Ana Sayfa / Haber / PAÜ’DE KİNEZYO İLE TEDAVİ

PAÜ’DE KİNEZYO İLE TEDAVİ

PAÜ’DE KİNEZYO İLE TEDAVİ

Pamukkale Üniversitesi Hastanesi Fizik Tedavi ve Rehabilitasyon Anabilim Dalı Öğretim Üyesi Doç. Dr. Nilgün Atalay, Pekin ve Londra Olimpiyat Oyunları'nda sporcuların büyük çoğunluğunun özellikle kollarına ve bacaklarına takmaları ile bilinirliği artan kinezyo bantlarını fizik tedavide uyguladıklarını belirterek, bandın hastaların kan dolaşımını artırdığını, ağrılarını hafiflettiğini ve eklem hareketlerini kolaylaştırdığını söyledi.

Atalay, yaptığı açıklamada, ilk olarak Japonya'da 1980 yılında geliştirilen kinezyo bandın, bel-boyun ve sırt ağrıları gibi çok sık rastlanan sağlık sorunlarının yanında ortopedik ve nörolojik problemler için de kullanılan bir tedavi seçeneği olduğunu belirtti. 

Bu konuda bir bilimsel çalışma yaptığını anlatan Atalay, farklı renkleri bulunan bandın deri ile bütünleşerek deri altındaki yapıları desteklediğini, gözenekli yapısı nedeniyle cildin havalanmasını sağladığını ifade etti.

Atalay, bandın yapışkan, elastik özelliğe sahip olmasının ve derinin özelliklerini taşıması nedeniyle bir kimyasal madde içermediğini, alerji riskinin ise çok az olduğunu kaydetti.

Bandı, en sık boyun, sırt, bel, omuz, dirsek, el, ayak bileği gibi eklemlerde ağrıya neden olan mekanik problemlerde, omurga deformlarında, yumuşak doku kas ağrılarında, lokal ve bölgesel kas spazmlarında uyguladıklarını dile getiren Atalay, sporcuların sakatlanmayı önleyici ve sakatlanma oluştuktan sonra da tedavisinde kullanıldığını kaydetti.

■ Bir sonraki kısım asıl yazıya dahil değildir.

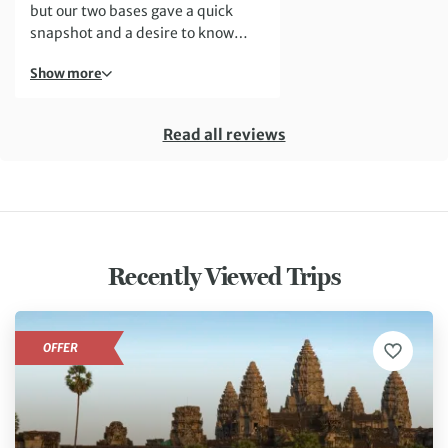
but our two bases gave a quick
snapshot and a desire to know
more.
Show more
Read all reviews
Recently Viewed Trips
OFFER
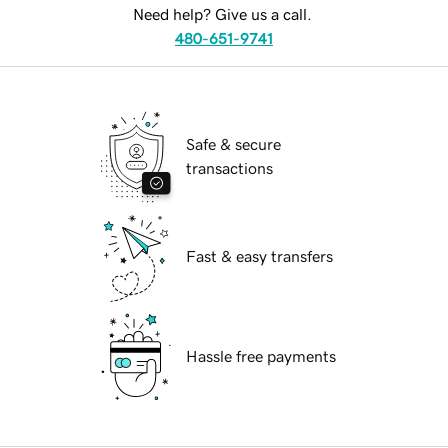
Need help? Give us a call.
480-651-9741
Safe & secure
transactions
Fast & easy transfers
Hassle free payments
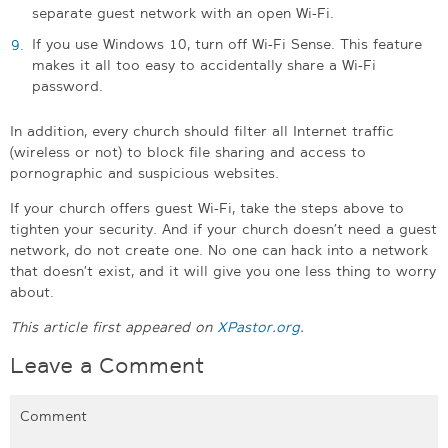
separate guest network with an open Wi-Fi.
If you use Windows 10, turn off Wi-Fi Sense. This feature
makes it all too easy to accidentally share a Wi-Fi
password.
In addition, every church should filter all Internet traffic
(wireless or not) to block file sharing and access to
pornographic and suspicious websites.
If your church offers guest Wi-Fi, take the steps above to
tighten your security. And if your church doesn’t need a guest
network, do not create one. No one can hack into a network
that doesn’t exist, and it will give you one less thing to worry
about.
This article first appeared on
XPastor.org
.
Leave a Comment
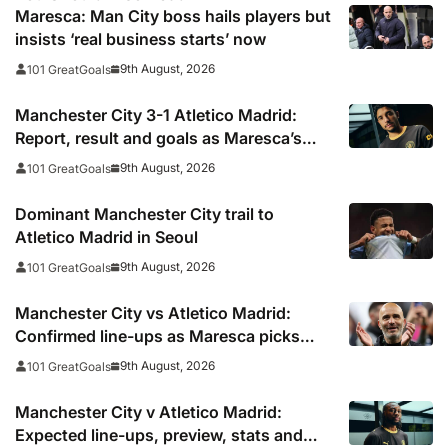
Maresca: Man City boss hails players but
insists ‘real business starts’ now
9th August, 2026
101 GreatGoals
Manchester City 3-1 Atletico Madrid:
Report, result and goals as Maresca’s
men come from behind to secure pre-
9th August, 2026
101 GreatGoals
season victory
Dominant Manchester City trail to
Atletico Madrid in Seoul
9th August, 2026
101 GreatGoals
Manchester City vs Atletico Madrid:
Confirmed line-ups as Maresca picks
strong XI for final pre-season clash
9th August, 2026
101 GreatGoals
Manchester City v Atletico Madrid:
Expected line-ups, preview, stats and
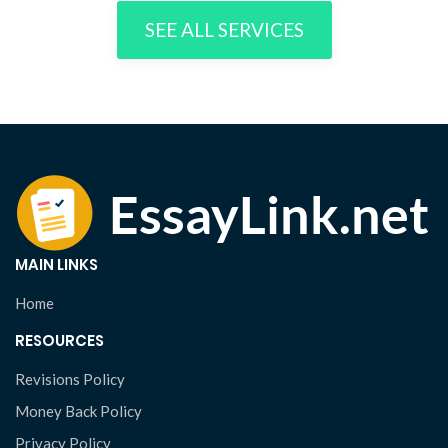
SEE ALL SERVICES
MAIN LINKS
Home
RESOURCES
Revisions Policy
Money Back Policy
Privacy Policy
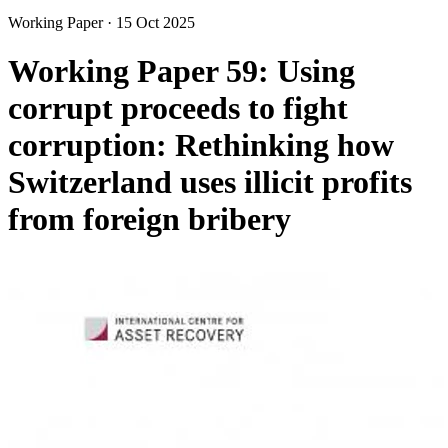
Working Paper
·
15 Oct 2025
Working Paper 59: Using
corrupt proceeds to fight
corruption: Rethinking how
Switzerland uses illicit profits
from foreign bribery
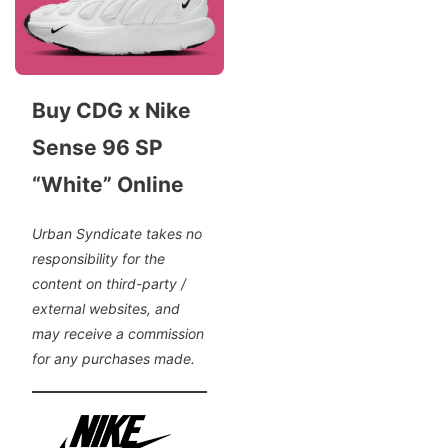
Buy CDG x Nike
Sense 96 SP
“White” Online
Urban Syndicate takes no
responsibility for the
content on third-party /
external websites, and
may receive a commission
for any purchases made.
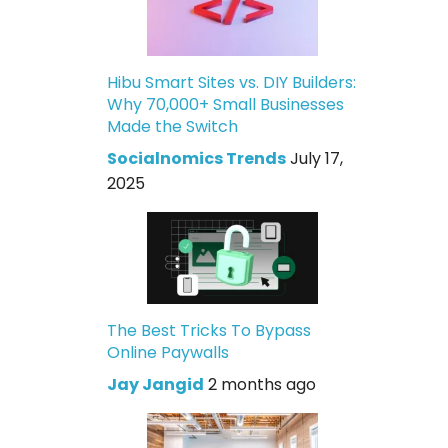
Hibu Smart Sites vs. DIY Builders:
Why 70,000+ Small Businesses
Made the Switch
Socialnomics Trends
July 17,
2025
The Best Tricks To Bypass
Online Paywalls
Jay Jangid
2 months ago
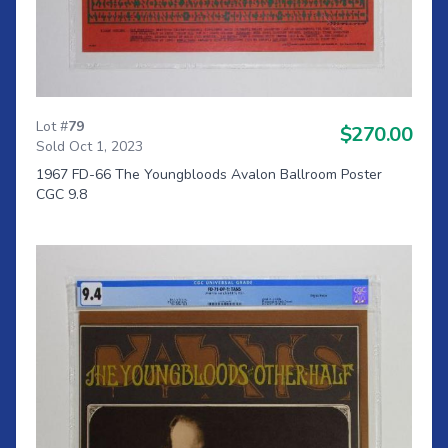
Lot #
79
$270.00
Sold Oct 1, 2023
1967 FD-66 The Youngbloods Avalon Ballroom Poster
CGC 9.8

- "Bantlama, vücudun doğal iyileşme mekanizmasını kolaylaştırıyor"

Atalay, kinezyolojik bantlama yönteminin, kullanıldığı bölgedeki kan dolaşımını artırdığını, eklem hareketlerini kolaylaştırdığını belirterek, "Bu özelliklerinin yanında kasların fonksiyonunu artırıyor, ödem oluşmasını azaltıyor. Ödem azalınca da kas performansı artıyor, fonksiyonunu geliştiriyor. Hastaya uygulanan bantlama, vücudun doğal iyileşme mekanizmasını kolaylaştırıyor, ağrısını hafifletiyor" dedi.

Bandın elastik ve yapışkan özelliğiyle yaklaşık 5 gün kendini muhafaza ettiğini kaydeden Atalay, şunları söyledi:

"Uyguladığımız hastalarımızda 3-4 günde bir değiştiriyoruz. Genellikle 4 seanslık uygulama, başarı için yeterli oluyor. Bazı hastalarda bunun süresi daha kısa veya daha uzun olabiliyor. Uygulama sonrasında hastanın ilk 20 dakikalık sürede yoğun aktiviteden kaçınmasını öneriyoruz. Hasta, bandın yapıştırılmasından 10 dakika sonra vücudunda bant olduğunu hissetmiyor. Banyo ya da yüzme sonrasında, hastanın o bölgeyi kurulamasını öneriyoruz." 

Atalay, kasların anatomik yeri ve şekline göre uygulama yapıldığı için bilinçsiz şekilde uygulanmasının, hastalara faydası olmayacağını sözlerine ekledi.